Alchemy flips the traditional pharmacy model by putting ownership in the hands of community clinics. What inspired this approach, and how does it advance the fight to end HIV in the U.S.?  

The safety-net clinics we partner with -- Ryan White Program grantees, STD clinics, and Federally Qualified Health Centers -- are the critical frontline providers for HIV prevention and treatment in America. These specialized clinics offer an array of services that go above and beyond what traditional providers deliver to ensure patients have access to care.

And yet, so few of them have pharmacies inside their four walls -- even as they manage a medical condition in HIV that depends on reliable access to medicines. I'm convinced that friction in the U.S. pharmacy system is one of the biggest barriers to improving HIV outcomes today.

A clinic-owned pharmacy model addresses so many of these access barriers.
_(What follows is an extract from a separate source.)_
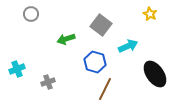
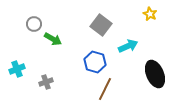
gray circle: moved 3 px right, 10 px down
green arrow: moved 13 px left; rotated 132 degrees counterclockwise
black ellipse: rotated 12 degrees clockwise
gray cross: moved 2 px left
It brings medication access directly alongside the care providers patients trust, creating a true one-stop shop for patients to manage their HIV treatment or prevention regimen. By flipping ownership back into the hands of the clinics, we ensure that as much of every 340B dollar as possible stays local. And it allows clinics, with support from innovation and infrastructure partners such as Alchemy, to maximize the reach of breakthrough innovations so patients benefit faster, more reliably, and where they need it most.

Why is it important for Alchemy to be part of the U.S. Business Action to End HIV coalition?

No single business can solve this crisis alone. The Coalition gives us a platform to align with peers, share what’s working, and advocate for policies that strengthen—not weaken—the safety net.

Equally important, it signals that businesses see ending HIV not as charity work, but as part of building a healthier, more equitable, and more productive society. The economic and human costs of HIV are too great for us to treat this as a side effort -- it has to be central to how we think about building resilient communities and a stronger nation.

Finally, from a policy perspective, it has been a dynamic year for public health. We’ve found it highly effective to work through the Coalition to engage policymakers and ensure that well-intentioned reforms don’t inadvertently undermine the very clinics and patients they’re meant to support. For Alchemy, being part of this coalition connects our on-the-ground work with a national voice for smarter, more effective policy.


Alchemy is working with patients who are often disconnected from the healthcare system—people experiencing homelessness, stigma, or chronic instability. How does Alchemy’s model break through those barriers?  

Trust and access. Because we operate directly with the clinics people already know and turn to, we eliminate layers of administrative friction and distance. Patients can walk into their community clinic and get care, counseling, and medication under one roof. That continuity matters especially when you’re dealing with persons living with stigma, unstable housing, or limited resources. We’ve seen patients who had dropped out of care come back, because suddenly the pharmacy isn’t a faceless counter across town; it’s part of their trusted clinic.

What is Alchemy most proud of so far regarding your work to address HIV?

We’re proud that in just a short time, we’ve helped community clinics expand capacity and reach patients who might otherwise have fallen through the cracks. We’ve seen clinics reinvest their 340B savings into expanded peer recovery support & community health worker programs, mobile vans, and PrEP access programs. Those ripple effects are what make us proud—not just the pharmacy services we run, but the broader ecosystem we’re helping to strengthen.